-------- Records supplied

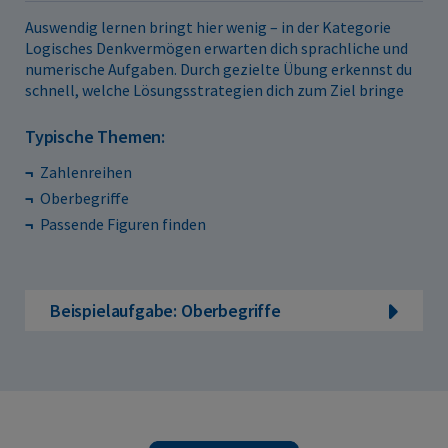
Auswendig lernen bringt hier wenig – in der Kategorie
Logisches Denkvermögen erwarten dich sprachliche und
numerische Aufgaben. Durch gezielte Übung erkennst du
schnell, welche Lösungsstrategien dich zum Ziel bringe
Typische Themen:
Zahlenreihen
Oberbegriffe
Passende Figuren finden
Beispielaufgabe: Oberbegriffe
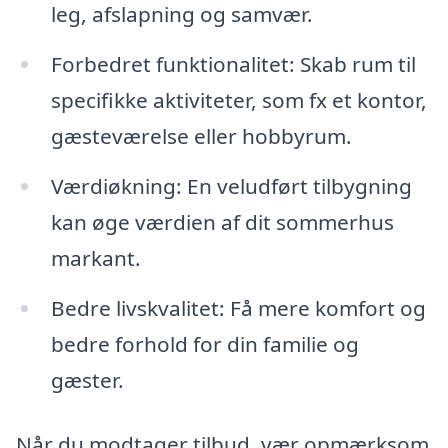
leg, afslapning og samvær.
Forbedret funktionalitet: Skab rum til
specifikke aktiviteter, som fx et kontor,
gæsteværelse eller hobbyrum.
Værdiøkning: En veludført tilbygning
kan øge værdien af dit sommerhus
markant.
Bedre livskvalitet: Få mere komfort og
bedre forhold for din familie og
gæster.
Når du modtager tilbud, vær opmærksom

----------------

Problem statement
Tally the lines of the records holding the word "Oberbegriffe", then give only the resulting number.

Your response
2